MUTHANGHI, Andhra Pradesh — In late March, Raveela Gangula rallied a dozen women to stop a drunken man from savagely beating his wife in Muthangi, a village in the southern Indian state of Andhra Pradesh. Although they restrained him and called the police, he was released that evening without charges.
“The police should have locked him up for at least a week and scared him from ever touching another woman like that again,” Gangula said. “The government does not support us.”
For Gangula, the tenacious leader of a local microlending organization for women, the injustice was another reason to challenge a broken system — especially at a moment when India appears ready for change.
As the world’s largest democracy undertakes its first national elections since 2009, many women — from village leaders to parliamentary contenders — are now running against the stubborn men’s club of Indian politics, which too often ignores women’s issues. India’s parliament has one of the lowest rates of gender equity in the world, with women occupying just 11 percent of its 545 seats. Women have historically voted at lower rates than men, accounting for 45 percent of votes cast in 2009.
But trends are slowly changing, and this year’s elections could be a turning point. According to data from the Election Commission, 66 percent of eligible women voted in 2009 — up significantly from the 1960s, when fewer than half of eligible women showed up at the polls.
The gender ratio of voting has also improved. One study has found that there are now at least 883 female voters for every 1,000 male voters, compared with 715 in the 1960s. Women voted in record numbers in state elections last year and have outvoted men in five of the 13 states that have polled so far in the current elections.
Meanwhile, political parties are under pressure to address women’s rights after the gang rape of a young student in New Delhi triggered furious protests and heated dialogue in 2012.
“We as a nation are on the cusp of revolution with regard to women’s participation in politics,” said Jothimani Sennimalai, a first-time parliamentary candidate from the state of Tamil Nadu. “We saw a major gender transformation in the last two decades, with a dramatic increase of women in the formal workforce. I see a similar movement building in the world of politics.”
Parties have traditionally targeted class or caste lines, not gender, when campaigning — a strategy tailored for India’s cultural mosaic and socioeconomic strata. But activists like Aprajita Pandey worry that women won’t gain political ground unless they overcome these divisions.

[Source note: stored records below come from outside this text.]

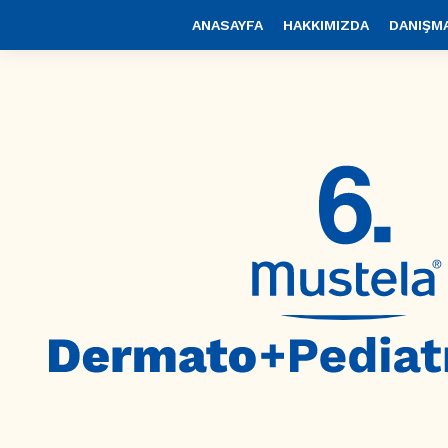
ANASAYFA
HAKKIMIZDA
DANIŞM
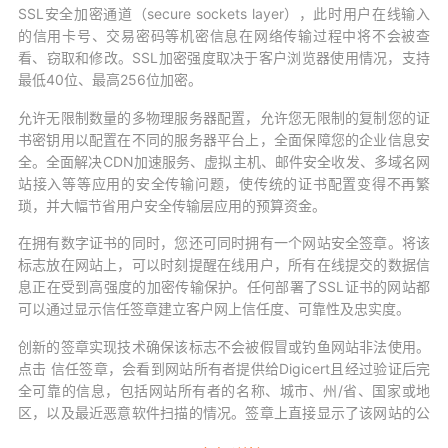
SSL安全加密通道（secure sockets layer），此时用户在线输入
的信用卡号、交易密码等机密信息在网络传输过程中将不会被查
看、窃取和修改。SSL加密强度取决于客户浏览器使用情况，支持
最低40位、最高256位加密。
允许无限制数量的多物理服务器配置，允许您无限制的复制您的证
书密钥用以配置在不同的服务器平台上，全面保障您的企业信息安
全。全面解决CDN加速服务、虚拟主机、邮件安全收发、多域名网
站接入等等应用的安全传输问题，使传统的证书配置变得不再繁
琐，并大幅节省用户安全传输层应用的预算资金。
在拥有数字证书的同时，您还可同时拥有一个网站安全签章。将该
标志放在网站上，可以时刻提醒在线用户，所有在线提交的数据信
息正在受到高强度的加密传输保护。任何部署了SSL证书的网站都
可以通过显示信任签章建立客户网上信任度、可靠性及忠实度。
创新的签章实现技术确保该标志不会被假冒或钓鱼网站非法使用。
点击 信任签章，会看到网站所有者提供给Digicert且经过验证后完
全可靠的信息，包括网站所有者的名称、城市、州/省、国家或地
区，以及最近恶意软件扫描的情况。签章上直接显示了该网站的公
司名称，同时签章还会动态生成一个实时的日期和时间戳。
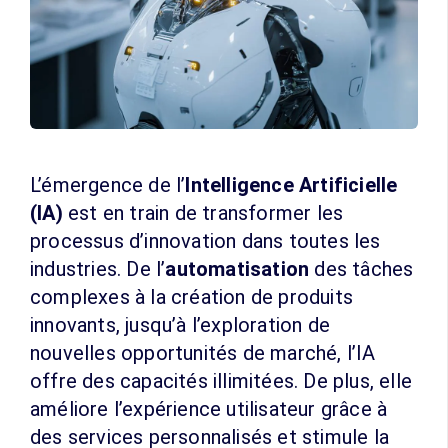
L’émergence de l’
Intelligence Artificielle
(IA)
est en train de transformer les
processus d’innovation dans toutes les
industries. De l’
automatisation
des tâches
complexes à la création de produits
innovants, jusqu’à l’exploration de
nouvelles opportunités de marché, l’IA
offre des capacités illimitées. De plus, elle
améliore l’expérience utilisateur grâce à
des services personnalisés et stimule la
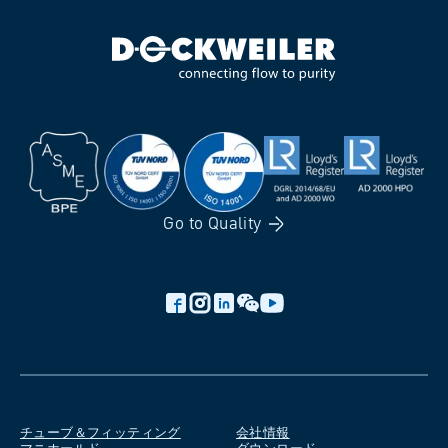
Go to
Quality
チューブ＆フィッティング
会社情報
マニホールド
ダウンロード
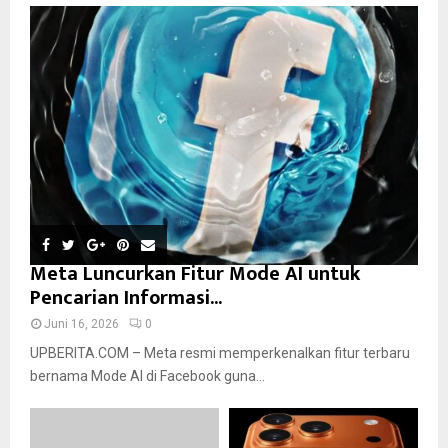
Meta Luncurkan Fitur Mode AI untuk
Pencarian Informasi...
Juni 16, 2026
0
UPBERITA.COM – Meta resmi memperkenalkan fitur terbaru
bernama Mode AI di Facebook guna...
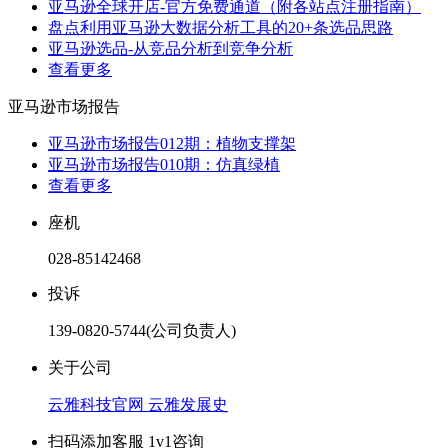
亚马逊全球开店-官方免费通道（附各站点注册指南）
盘点利用亚马逊大数据分析工具的20+条选品思路
亚马逊选品-从竞品分析到竞争分析
查看更多
亚马逊市场报告
亚马逊市场报告012期：植物支撑架
亚马逊市场报告010期：仿真绿植
查看更多
座机
028-85142468
投诉
139-0820-5744(公司负责人)
关于公司
云雅科技官网
云雅发展史
扫码添加客服 1v1咨询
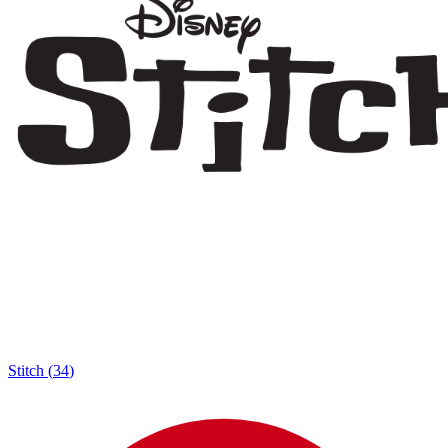
Stitch
(
34
)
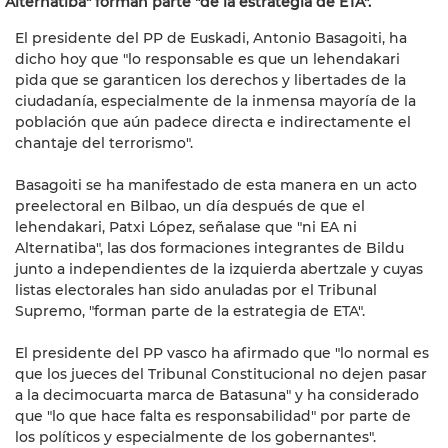
Alternatiba" forman parte "de la estrategia de ETA".
El presidente del PP de Euskadi, Antonio Basagoiti, ha
dicho hoy que "lo responsable es que un lehendakari
pida que se garanticen los derechos y libertades de la
ciudadanía, especialmente de la inmensa mayoría de la
población que aún padece directa e indirectamente el
chantaje del terrorismo".
Basagoiti se ha manifestado de esta manera en un acto
preelectoral en Bilbao, un día después de que el
lehendakari, Patxi López, señalase que "ni EA ni
Alternatiba", las dos formaciones integrantes de Bildu
junto a independientes de la izquierda abertzale y cuyas
listas electorales han sido anuladas por el Tribunal
Supremo, "forman parte de la estrategia de ETA".
El presidente del PP vasco ha afirmado que "lo normal es
que los jueces del Tribunal Constitucional no dejen pasar
a la decimocuarta marca de Batasuna" y ha considerado
que "lo que hace falta es responsabilidad" por parte de
los políticos y especialmente de los gobernantes".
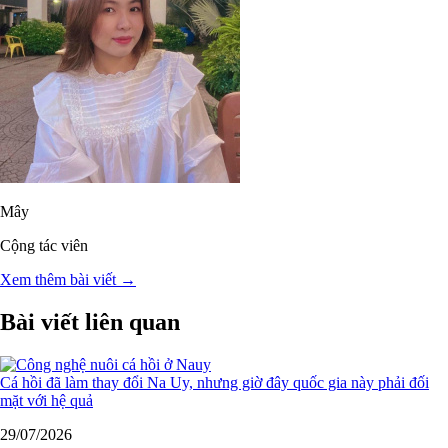
Mây
Cộng tác viên
Xem thêm bài viết →
Bài viết liên quan
Cá hồi đã làm thay đổi Na Uy, nhưng giờ đây quốc gia này phải đối
mặt với hệ quả
29/07/2026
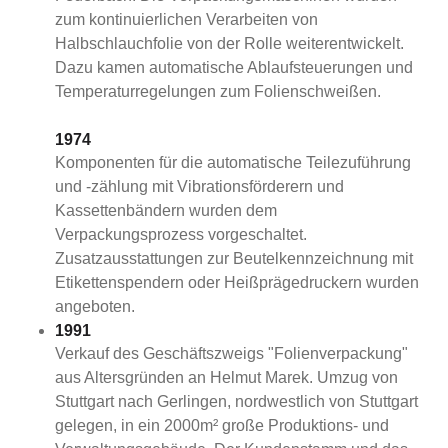
zum kontinuierlichen Verarbeiten von
Halbschlauchfolie von der Rolle weiterentwickelt.
Dazu kamen automatische Ablaufsteuerungen und
Temperaturregelungen zum Folienschweißen.
1974
Komponenten für die automatische Teilezuführung
und -zählung mit Vibrationsförderern und
Kassettenbändern wurden dem
Verpackungsprozess vorgeschaltet.
Zusatzausstattungen zur Beutelkennzeichnung mit
Etikettenspendern oder Heißprägedruckern wurden
angeboten.
1991
Verkauf des Geschäftszweigs "Folienverpackung"
aus Altersgründen an Helmut Marek. Umzug von
Stuttgart nach Gerlingen, nordwestlich von Stuttgart
gelegen, in ein 2000m² große Produktions- und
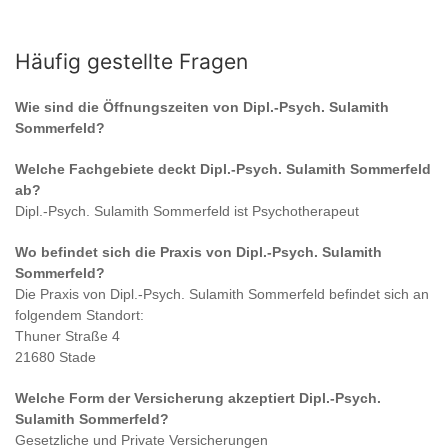
Häufig gestellte Fragen
Wie sind die Öffnungszeiten von
Dipl.-Psych. Sulamith
Sommerfeld
?
Welche Fachgebiete deckt
Dipl.-Psych. Sulamith Sommerfeld
ab?
Dipl.-Psych. Sulamith Sommerfeld
ist
Psychotherapeut
Wo befindet sich die Praxis von
Dipl.-Psych. Sulamith
Sommerfeld
?
Die Praxis von
Dipl.-Psych. Sulamith Sommerfeld
befindet sich an
folgendem Standort:
Thuner Straße 4
21680 Stade
Welche Form der Versicherung akzeptiert
Dipl.-Psych.
Sulamith Sommerfeld
?
Gesetzliche und Private Versicherungen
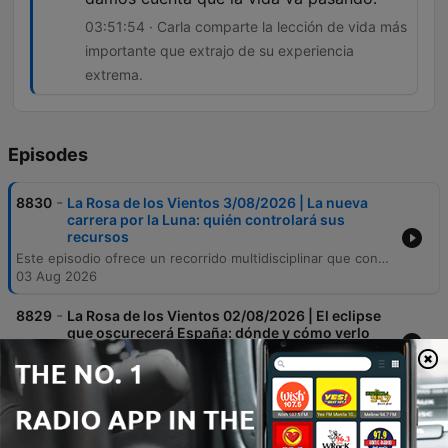
03:51:54 · Carla comparte la lección de vida más
importante que extrajo de su experiencia
extrema.
Episodes
-
8830
La Rosa de los Vientos 3/08/2026 | La nueva
carrera por la Luna: quién controlará sus
recursos
Este episodio ofrece un recorrido multidisciplinar que conecta la exploración espacial con la profundidad de los vínculos biológicos y la historia. A través de una entrevista con Juan Carlos Cortés, se analiza la misión Artemis y el papel tecnológico de España y Europa en la nueva era lunar, abordando también los desafíos de la autonomía espacial y la cooperación internacional. La conversación transita hacia temas de psicología y biología, explorando desde las adicciones tecnológicas y la importancia de la educación como 'vacuna' mental, hasta el vínculo emocional entre humanos y animales. El programa concluye con relatos conmovedores sobre la historia literaria, la figura del Papa Luna y testimonios personales de supervivencia extrema.
03 Aug 2026
-
8829
La Rosa de los Vientos 02/08/2026 | El eclipse
que oscurecerá España: dónde y cómo verlo
En este episodio, exploramos una amplia variedad de temas que conectan la historia, la ciencia y las emociones. Desde el análisis literario de la situación de la mujer en el siglo XIX y los mitos sobre los Illuminati de Baviera, hasta las lecciones de supervivencia y conexión emocional aprendidas en una reserva de lobos en Nuevo México. También abordamos la importancia de la gestión del dolor emocional a través de la psicoterapia, los hitos astronómicos para 2027 y el desmentido de diversos mitos nutricionales. El viaje concluye con reflexiones sobre la historia medieval, el duelo por las mascotas y los descubrimientos neurocientíficos sobre cómo nuestro cerebro procesa el olvido.
02 Aug 2026
-
8827
La Rosa de los Vientos 27/07/2026 | El misterio
de las últimas horas de Federico García Lorca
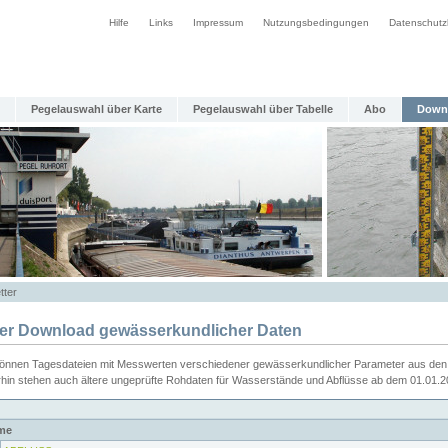
Hilfe
Links
Impressum
Nutzungsbedingungen
Datenschutz
Pegelauswahl über Karte
Pegelauswahl über Tabelle
Abo
Down
tter
ier Download gewässerkundlicher Daten
können Tagesdateien mit Messwerten verschiedener gewässerkundlicher Parameter aus den 
rhin stehen auch ältere ungeprüfte Rohdaten für Wasserstände und Abflüsse ab dem 01.01.
me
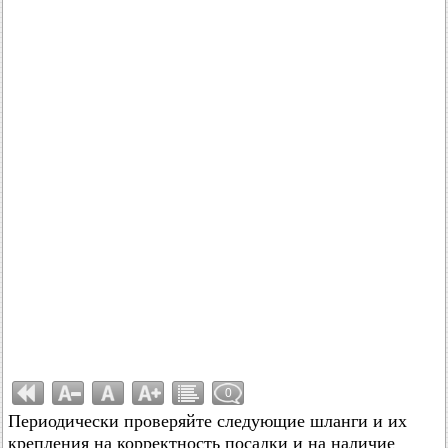
0
Периодически проверяйте следующие шланги и их
крепления на корректность посадки и на наличие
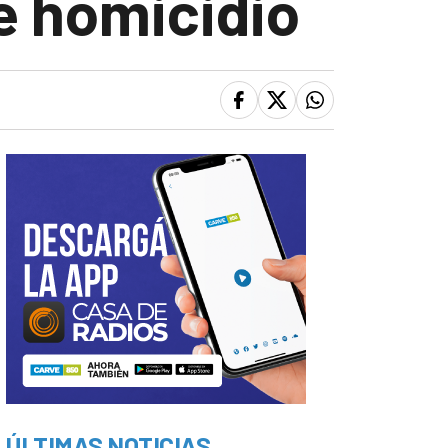
le homicidio
ÚLTIMAS NOTICIAS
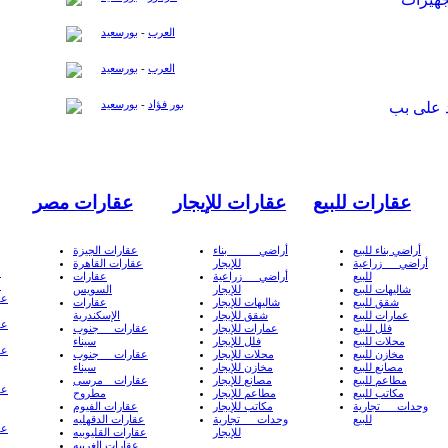
العرب
-
بورسعيد
العرب
-
بورسعيد
بور فؤاد
-
بورسعيد
عقارات للبيع
عقارات للإيجار
عقارات مصر
أراضي بناء للبيع
أراضي بناء
عقارات الجيزة
أراضي زراعية
للإيجار
عقارات القاهرة
ع
للبيع
أراضي زراعية
عقارات
ع
شاليهات للبيع
للإيجار
السويس
عق
شقق للبيع
شاليهات للإيجار
عقارات
عمارات للبيع
شقق للإيجار
الإسكندرية
عق
فلل للبيع
عمارات للإيجار
عقارات جنوب
محلات للبيع
فلل للإيجار
سيناء
عق
مخازن للبيع
محلات للإيجار
عقارات جنوب
مصانع للبيع
مخازن للإيجار
سيناء
مطاعم للبيع
مصانع للإيجار
عقارات مرسى
عق
مكاتب للبيع
مطاعم للإيجار
مطروح
وحدات تجارية
مكاتب للإيجار
عقارات الفيوم
للبيع
وحدات تجارية
عقارات الدقهليه
عق
للإيجار
عقارات القليوبيه
عقارات الغربيه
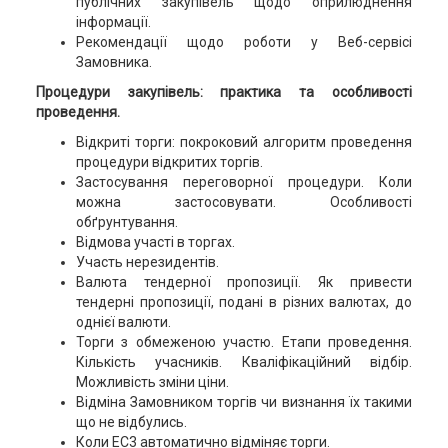
публічних закупівель щодо оприлюднення
інформації.
Рекомендації щодо роботи у Веб-сервісі
Замовника.
Процедури закупівель: практика та особливості
проведення.
Відкриті торги: покроковий алгоритм проведення
процедури відкритих торгів.
Застосування переговорної процедури. Коли
можна застосовувати. Особливості
обґрунтування.
Відмова участі в торгах.
Участь нерезидентів.
Валюта тендерної пропозиції. Як привести
тендерні пропозиції, подані в різних валютах, до
однієї валюти.
Торги з обмеженою участю. Етапи проведення.
Кількість учасників. Кваліфікаційний відбір.
Можливість зміни ціни.
Відміна Замовником торгів чи визнання їх такими
що не відбулись.
Коли ЕС3 автоматично відміняє торги.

The community organizer works with Delhi-based Haiyya to bring together women of all backgrounds to discuss issues that serve as common ground, like safety and access to public spaces.
“There are different sections of women, like minority women and elite women, and they all have their different social realities,” she said. “So how do you bring about the value that [women] are different but share a common identity, a common struggle?”
Pandey said organizing women works only when they can see their shared experience — when, for instance, housewives recognize that domestic workers need safer streets when they go home from work late.
Without that understanding, the divisions among women can defeat them.
Before she became an influential community leader in Andhra Pradesh, Gangula said she faced discrimination from other women, back when she was just a quiet self-help group member who sat silently at meetings with her head against the wall.
In 2011 her organization required that somebody from a disadvantaged caste be elected leader next. Gangula, who is a member of the historically marginalized dalit caste, was pushed to lead the group.
Her new role didn’t mean she was immediately accepted. “As soon as I walked out the door, the other women said things like, ‘How can she lead the group? We cannot enter her house,’” she said, referring to a prejudice that dalits are untouchable or unclean. “My heart sank.”
But the painful remarks also fueled her determination. Three years later, Gangula has won subsequent elections and provides support to community women of all backgrounds. And that network, she said, is their strength.
“Only women will think for other women,” she said. “No man will ever do that. We’re here to look after ourselves.”